Preparing for AI-assisted alignment research: we need data!

post by CBiddulph (caleb-biddulph) · 2023-01-17T03:28:29.778Z · LW · GW · 3 comments

3 comments

Comments sorted by top scores.

comment by jacquesthibs (jacques-thibodeau) · 2023-01-17T16:56:25.873Z · LW(p) · GW(p)

Heads up, we are starting to work on stuff like this in a discord server (DM for link) and I’ll be working on this stuff full-time from February to end of April (if not longer). We’ve talked about data collection a bit over the past year, but have yet to take the time to do anything serious (besides the alignment text dataset). In order to make this work, we’ll have to make it insanely easy on the part of the people generating the data. It’s just not going to happen by default. Some people might take the time to set this up for themselves, but very few do.

Glad to see others take interest in this idea! I think this kind of stuff has a very low barrier to entry for software engineers who want to contribute to alignment, but might want to focus on using their software engineering skills rather than trying to become a full-on researcher. It opens up the door for engineering work that is useful for independent researchers, not just the orgs.

And as I said in the survey results post:

We are looking to build tools now rather than later because it allows us to learn what’s useful before we have access to even more powerful models. Once GPT-(N-1) arrives, we want to be able to use it to generate extremely high-quality alignment work right out of the gate. This work involves both augmenting alignment researchers and using AI to generate alignment research. Both of these approaches fall under the “accelerating alignment” umbrella.

Ideally, we want these kinds of tools to be used disproportionately for alignment work in the first six months of GPT-(N-1)’s release.
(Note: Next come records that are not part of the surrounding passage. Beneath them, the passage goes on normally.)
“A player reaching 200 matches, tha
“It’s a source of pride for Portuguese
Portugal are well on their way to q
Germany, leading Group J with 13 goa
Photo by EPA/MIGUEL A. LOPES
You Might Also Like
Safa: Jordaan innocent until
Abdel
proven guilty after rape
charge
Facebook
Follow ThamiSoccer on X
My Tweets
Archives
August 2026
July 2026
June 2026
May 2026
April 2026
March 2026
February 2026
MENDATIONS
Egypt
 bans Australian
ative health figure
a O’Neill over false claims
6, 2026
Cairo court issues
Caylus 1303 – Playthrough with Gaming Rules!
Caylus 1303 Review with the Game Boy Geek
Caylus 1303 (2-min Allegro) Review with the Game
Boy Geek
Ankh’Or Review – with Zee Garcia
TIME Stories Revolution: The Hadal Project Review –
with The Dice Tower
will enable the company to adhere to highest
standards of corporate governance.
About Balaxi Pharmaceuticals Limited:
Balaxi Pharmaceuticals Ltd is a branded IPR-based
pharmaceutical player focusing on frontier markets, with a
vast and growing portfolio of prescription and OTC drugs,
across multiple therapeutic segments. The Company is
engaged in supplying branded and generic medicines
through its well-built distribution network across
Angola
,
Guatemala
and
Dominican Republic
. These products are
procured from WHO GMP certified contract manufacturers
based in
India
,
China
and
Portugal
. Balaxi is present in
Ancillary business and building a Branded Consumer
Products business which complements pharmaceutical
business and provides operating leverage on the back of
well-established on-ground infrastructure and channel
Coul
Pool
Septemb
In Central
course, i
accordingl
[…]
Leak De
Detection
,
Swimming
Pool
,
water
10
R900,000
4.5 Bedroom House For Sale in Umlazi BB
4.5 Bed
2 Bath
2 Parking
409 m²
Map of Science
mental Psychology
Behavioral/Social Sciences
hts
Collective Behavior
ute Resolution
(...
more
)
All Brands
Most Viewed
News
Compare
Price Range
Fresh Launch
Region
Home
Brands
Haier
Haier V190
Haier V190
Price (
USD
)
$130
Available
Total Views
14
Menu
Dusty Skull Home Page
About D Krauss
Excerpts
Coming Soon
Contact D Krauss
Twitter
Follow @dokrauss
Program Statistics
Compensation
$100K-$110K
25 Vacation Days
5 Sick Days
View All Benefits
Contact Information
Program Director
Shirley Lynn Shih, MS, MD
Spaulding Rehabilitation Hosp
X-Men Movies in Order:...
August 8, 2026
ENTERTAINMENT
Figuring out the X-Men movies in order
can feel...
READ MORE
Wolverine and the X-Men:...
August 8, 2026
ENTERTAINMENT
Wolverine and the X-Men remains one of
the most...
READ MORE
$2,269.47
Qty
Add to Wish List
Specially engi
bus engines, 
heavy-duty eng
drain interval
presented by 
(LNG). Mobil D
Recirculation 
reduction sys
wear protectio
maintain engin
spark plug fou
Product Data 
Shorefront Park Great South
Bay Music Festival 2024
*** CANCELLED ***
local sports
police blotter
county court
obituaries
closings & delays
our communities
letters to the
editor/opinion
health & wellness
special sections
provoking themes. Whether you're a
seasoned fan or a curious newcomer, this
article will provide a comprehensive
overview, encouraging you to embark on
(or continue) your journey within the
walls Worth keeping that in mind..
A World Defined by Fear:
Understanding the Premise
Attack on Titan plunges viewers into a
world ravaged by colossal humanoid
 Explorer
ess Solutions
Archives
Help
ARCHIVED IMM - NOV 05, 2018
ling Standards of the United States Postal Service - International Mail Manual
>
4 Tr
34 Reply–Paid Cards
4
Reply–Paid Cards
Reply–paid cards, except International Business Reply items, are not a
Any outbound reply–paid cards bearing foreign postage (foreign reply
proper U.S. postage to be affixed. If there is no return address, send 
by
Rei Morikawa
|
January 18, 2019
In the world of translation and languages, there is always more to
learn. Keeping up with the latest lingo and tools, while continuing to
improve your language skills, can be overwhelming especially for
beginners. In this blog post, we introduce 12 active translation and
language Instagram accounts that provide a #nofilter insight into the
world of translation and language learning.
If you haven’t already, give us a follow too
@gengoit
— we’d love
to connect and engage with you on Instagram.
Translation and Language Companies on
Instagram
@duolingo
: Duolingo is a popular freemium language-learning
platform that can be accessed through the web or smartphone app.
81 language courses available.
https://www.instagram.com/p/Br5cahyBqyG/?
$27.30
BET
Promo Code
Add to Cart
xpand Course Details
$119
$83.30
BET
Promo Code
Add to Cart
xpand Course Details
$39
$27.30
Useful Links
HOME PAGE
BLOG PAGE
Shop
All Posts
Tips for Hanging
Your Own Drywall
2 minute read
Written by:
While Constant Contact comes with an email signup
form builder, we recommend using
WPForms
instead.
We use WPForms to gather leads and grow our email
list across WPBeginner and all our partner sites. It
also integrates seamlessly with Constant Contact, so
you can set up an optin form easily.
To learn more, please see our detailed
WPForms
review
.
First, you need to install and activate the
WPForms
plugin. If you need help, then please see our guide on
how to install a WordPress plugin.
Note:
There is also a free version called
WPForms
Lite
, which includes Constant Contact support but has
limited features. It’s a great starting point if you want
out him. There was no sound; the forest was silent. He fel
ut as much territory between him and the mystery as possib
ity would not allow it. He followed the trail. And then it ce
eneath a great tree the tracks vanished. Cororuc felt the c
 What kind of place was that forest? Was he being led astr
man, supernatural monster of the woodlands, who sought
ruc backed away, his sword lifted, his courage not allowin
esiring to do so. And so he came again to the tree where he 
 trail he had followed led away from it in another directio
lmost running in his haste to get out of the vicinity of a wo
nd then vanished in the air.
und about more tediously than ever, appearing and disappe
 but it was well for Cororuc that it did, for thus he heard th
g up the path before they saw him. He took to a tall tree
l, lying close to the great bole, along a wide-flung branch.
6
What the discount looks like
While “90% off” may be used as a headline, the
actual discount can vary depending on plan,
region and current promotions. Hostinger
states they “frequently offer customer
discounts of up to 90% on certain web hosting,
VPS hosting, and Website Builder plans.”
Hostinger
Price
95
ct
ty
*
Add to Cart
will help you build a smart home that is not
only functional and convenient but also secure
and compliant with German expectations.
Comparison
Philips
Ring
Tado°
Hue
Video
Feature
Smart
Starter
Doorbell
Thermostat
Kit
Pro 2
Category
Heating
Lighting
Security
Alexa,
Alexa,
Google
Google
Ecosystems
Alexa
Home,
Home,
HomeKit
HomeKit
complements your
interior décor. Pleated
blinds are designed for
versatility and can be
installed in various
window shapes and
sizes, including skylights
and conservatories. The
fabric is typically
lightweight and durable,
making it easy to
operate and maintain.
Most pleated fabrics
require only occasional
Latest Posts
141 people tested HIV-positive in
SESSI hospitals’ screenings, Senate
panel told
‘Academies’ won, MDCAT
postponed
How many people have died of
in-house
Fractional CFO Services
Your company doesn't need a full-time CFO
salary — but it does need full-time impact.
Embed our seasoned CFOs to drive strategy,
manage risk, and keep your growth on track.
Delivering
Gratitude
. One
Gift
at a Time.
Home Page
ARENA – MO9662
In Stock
We hope that the tools are useful before that time but, at the very least, we hope to have pre-existing code for interfaces, a data pipeline, and engineers already set to hit the ground running.

comment by A_Posthuman · 2023-01-17T05:02:36.672Z · LW(p) · GW(p)

I think this is a good idea, and as someone who has recorded themselves 16 hrs day for 10+ years now I can say recording yourself gets to be very routine and easy.

comment by plex (ete) · 2023-01-19T18:37:19.406Z · LW(p) · GW(p)

Yes, this is a robustly good intervention on the critical path. Have had it on the Alignment Ecosystem Development ideas list for most of a year now.

Some approaches to solving alignment go through teaching ML systems about alignment and getting research assistance from them. Training ML systems needs data, but we might not have enough alignment research to sufficiently fine tune our models, and we might miss out on many concepts which have not been written up. Furthermore, training on the final outputs (AF posts, papers, etc) might be less good at capturing the thought processes which go into hashing out an idea or poking holes in proposals which would be the most useful for a research assistant to be skilled at.

It might be significantly beneficial to capture many of the conversations between researchers, and use them to expand our dataset of alignment content to train models on. Additionally, some researchers may be fine with having their some of their conversations available to the public, in case people want to do a deep dive into their models and research approaches.

The two parts of the system which I'm currently imagining addressing this are:

  1. An email where audio files can be sent, automatically run through Whsiper, and added to the alignment dataset github.
  2. Clear instructions for setting up a tool which captures audio from calls automatically (either a general tool or platform-specific advice), and makes it as easy as possible to send the right calls to the dataset platform.